New York State Medical Treatment Guidelines for Rotator Cuff Tendinitis in workers compensation patients

The guidelines established by the New York State Workers Compensation Board are designed to aid healthcare professionals in delivering suitable treatment for rotator cuff tendinitis.

Crafted for medical practitioners, these Workers Compensation Board guidelines offer assistance in determining the appropriate approach for individuals with rotator cuff tendinitis.

It’s crucial to note that these guidelines do not replace clinical judgment or professional experience. The final decision on treatment for rotator cuff tendinitis should be a collaborative one, involving the patient and their healthcare provider in consultation.

Inflammation of Musculotendinous Structures:

Definition:

  • Inflammation of one or more of the four musculotendinous structures originating from the scapula and inserting on the lesser or greater tuberosity of the humerus.
  • Structures include one internal rotator (subscapularis) and two external rotators (infraspinatus and teres minor), along with the supraspinatus, which aids in abduction.

History and Mechanism of Injury:

Mechanism of Injury:

  • Established with sudden trauma to the shoulder or chronic overuse involving repetitive overhead motion with internal or external rotation.

Physical Findings:

Physical Findings may include:

  • Pain with Palpation: During active or passive abduction and external rotation of the shoulder (painful arc).
  • Pain with Impingement Signs; and/or
  • Pain with Specific Activation: Of the involved muscles.

 

Laboratory Tests:

Indication:

  • Generally not indicated.
  • Recommended in select patients where a systemic illness or disease is suspected.

 

Testing Procedures:

Testing Procedures may include:

  • X-Ray:
    • Recommended in select patients as clinically indicated.
    • Plain x-ray films, including AP lateral, axial, 30 degrees caudally angulated AP, outlet view.
    • If shoulder pain persists despite four to six weeks of nonoperative care and the diagnosis is not identified by standard radiographic techniques.
  • Adjunctive Testing (MRI, Sonography, Arthrography, or MRI):
    • Recommended in select patients as clinically indicated to rule out a rotator cuff tear.
    • Indications: Shoulder pain persists despite four to six weeks of nonoperative care, and the diagnosis is not identified by standard radiographic techniques.
  • Subacromial Space Injection:
    • Recommended in select patients as clinically indicated.
    • Can serve as a diagnostic procedure by injecting an anesthetic (e.g., sensorcaine or xylocaine solutions) into the space.
    • If pain is alleviated with the injection, the diagnosis is confirmed.

Non-Operative Treatment Procedures:

Medications:

  • Medications, such as nonsteroidal anti-inflammatories, oral steroids, and analgesics, may be included in non-operative treatment procedures.

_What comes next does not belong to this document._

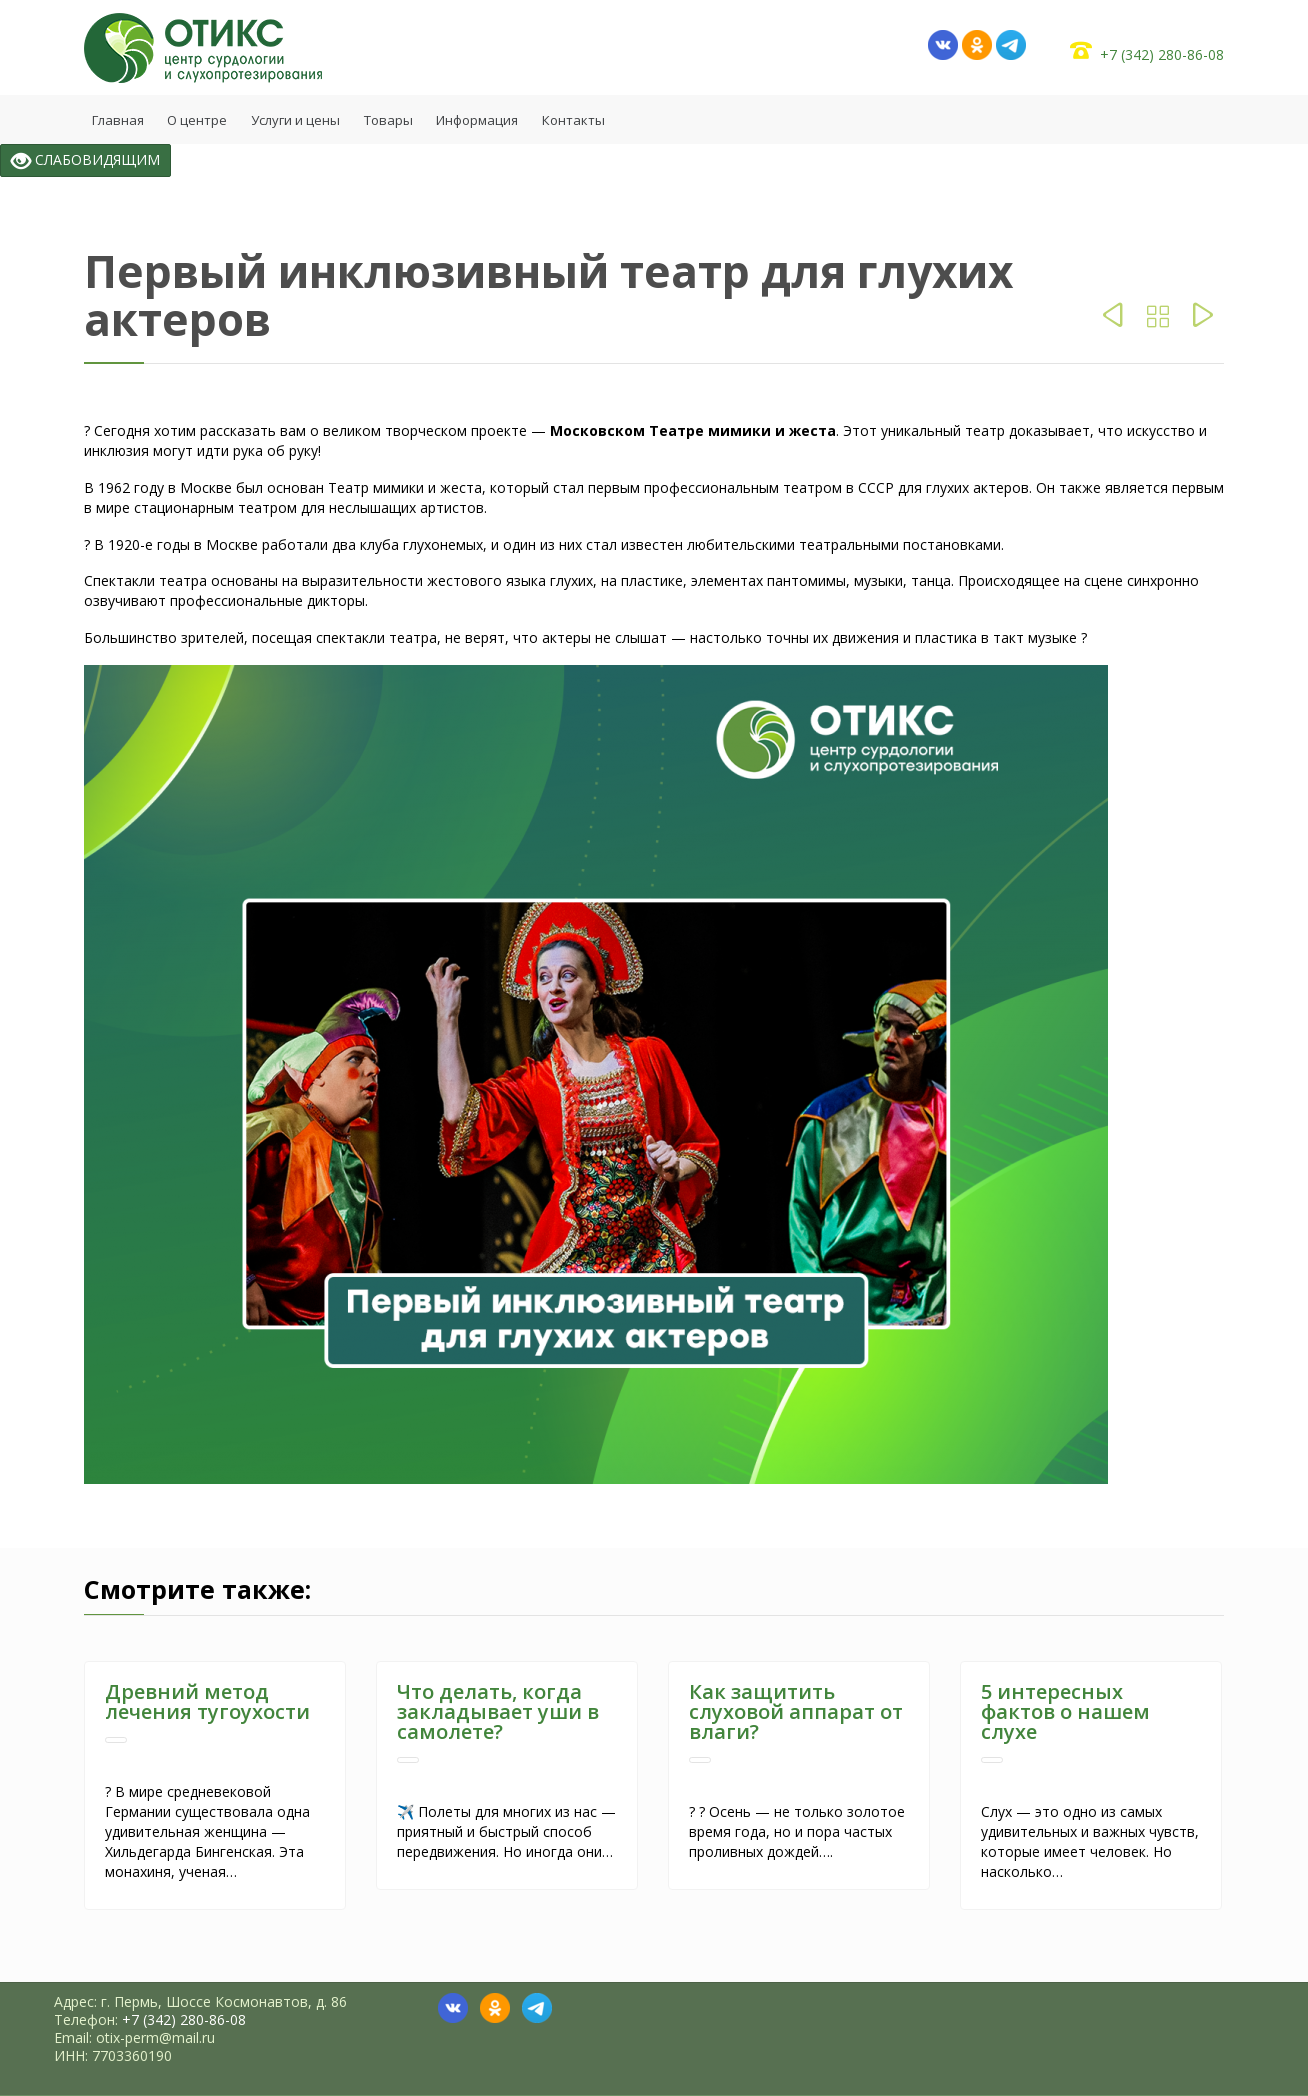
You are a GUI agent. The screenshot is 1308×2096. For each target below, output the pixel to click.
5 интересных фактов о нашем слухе (1065, 1711)
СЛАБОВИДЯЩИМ (85, 160)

Subacromial Space Injection with Steroids:

  • Recommended in select patients as clinically indicated.
  • Indications: May be therapeutic if the patient responded positively to a diagnostic injection of an anesthetic.
  • Steroid injections directly into the tendons are not advised.
  • Frequency: Not more than two to three times annually, usually one or two injections adequate.
  • Minimum three-week interval between injections recommended.
  • Time to produce effect: Immediate with local anesthetic or within three days with corticosteroids.
  • Maximum duration: Limited to three injections annually to the same site.

 

 Non-Operative Treatment Procedures/Modalities:

  • Relative rest, immobilization, thermal treatment, ultrasound, therapeutic exercise, physical medicine, and rehabilitation should be limited to the first two to three weeks during the acute phase of shoulder discomfort.
  • Active therapies should be introduced as soon as appropriate.

 

Operative Procedures:

  • Operative procedures are generally not indicated for this diagnosis in most patients.
  • Indicated for tendinitis with small partial thickness tearing unresponsive to non-operative treatment for four to six months.